Kapan Harus Memeriksakan Diri ke Dokter?
Meski banyak kasus pergelangan kaki terkilir dapat ditangani secara mandiri, beberapa kondisi memerlukan intervensi medis segera. Pemeriksaan lebih lanjut seperti rontgen atau MRI mungkin diperlukan untuk memastikan tidak ada tulang yang patah atau kerusakan ligamen total.
Segera cari pertolongan medis apabila mengalami tanda berikut:
- Nyeri yang dirasakan sangat hebat dan tidak tertahankan.
- Pembengkakan yang sangat parah dan meluas dengan cepat.
- Ketidakmampuan total untuk menumpu berat badan atau berjalan walau hanya beberapa langkah.
- Perubahan bentuk yang nyata pada pergelangan kaki (deformitas).
- Mati rasa atau kesemutan parah pada area kaki dan jari-jari.
Pengobatan Lanjutan dan Pemulihan
Setelah fase akut terlewati, pengobatan lanjutan bertujuan untuk memulihkan fungsi kaki secara penuh.

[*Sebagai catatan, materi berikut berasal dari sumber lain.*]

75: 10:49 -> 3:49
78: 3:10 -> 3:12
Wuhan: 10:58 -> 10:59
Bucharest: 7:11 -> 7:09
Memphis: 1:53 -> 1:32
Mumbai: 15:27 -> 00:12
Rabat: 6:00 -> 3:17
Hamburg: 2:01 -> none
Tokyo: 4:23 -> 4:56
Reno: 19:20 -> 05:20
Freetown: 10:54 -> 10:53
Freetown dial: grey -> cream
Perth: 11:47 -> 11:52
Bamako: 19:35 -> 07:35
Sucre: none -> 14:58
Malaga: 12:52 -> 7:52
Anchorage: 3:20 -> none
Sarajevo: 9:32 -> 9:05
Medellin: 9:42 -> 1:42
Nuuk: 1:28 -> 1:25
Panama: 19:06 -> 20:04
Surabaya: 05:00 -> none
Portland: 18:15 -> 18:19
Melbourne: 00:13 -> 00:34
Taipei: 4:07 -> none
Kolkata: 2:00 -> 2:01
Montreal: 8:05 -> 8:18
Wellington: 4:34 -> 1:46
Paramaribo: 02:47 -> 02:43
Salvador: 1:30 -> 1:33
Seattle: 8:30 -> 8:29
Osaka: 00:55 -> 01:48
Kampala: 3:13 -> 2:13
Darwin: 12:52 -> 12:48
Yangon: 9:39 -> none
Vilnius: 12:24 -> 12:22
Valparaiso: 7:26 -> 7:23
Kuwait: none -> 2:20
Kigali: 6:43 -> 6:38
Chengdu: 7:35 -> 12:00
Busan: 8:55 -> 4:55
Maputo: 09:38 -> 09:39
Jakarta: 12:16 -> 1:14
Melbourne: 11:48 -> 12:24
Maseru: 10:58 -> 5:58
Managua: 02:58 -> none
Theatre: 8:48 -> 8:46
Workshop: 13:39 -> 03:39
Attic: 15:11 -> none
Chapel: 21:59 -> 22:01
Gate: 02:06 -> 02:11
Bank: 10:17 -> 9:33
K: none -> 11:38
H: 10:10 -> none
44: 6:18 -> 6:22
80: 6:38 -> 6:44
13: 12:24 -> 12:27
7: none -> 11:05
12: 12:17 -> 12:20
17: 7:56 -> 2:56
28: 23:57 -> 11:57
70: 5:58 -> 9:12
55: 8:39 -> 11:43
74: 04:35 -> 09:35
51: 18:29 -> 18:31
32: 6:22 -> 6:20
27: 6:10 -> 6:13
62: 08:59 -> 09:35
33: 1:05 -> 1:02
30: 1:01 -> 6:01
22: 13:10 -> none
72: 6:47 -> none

Penggunaan obat pereda nyeri yang dijual bebas, seperti paracetamol atau ibuprofen, dapat digunakan untuk membantu mengelola rasa sakit dan peradangan. Pastikan penggunaan obat sesuai dengan anjuran dosis yang tertera.
Untuk cedera tingkat sedang hingga berat, rehabilitasi atau fisioterapi mungkin diperlukan. Program fisioterapi berfokus pada latihan untuk mengembalikan kekuatan otot di sekitar pergelangan kaki, meningkatkan fleksibilitas, serta melatih keseimbangan proprioseptif. Terapi ini penting untuk mencegah cedera berulang di masa depan dan mengembalikan stabilitas ligamen agar dapat berfungsi optimal kembali.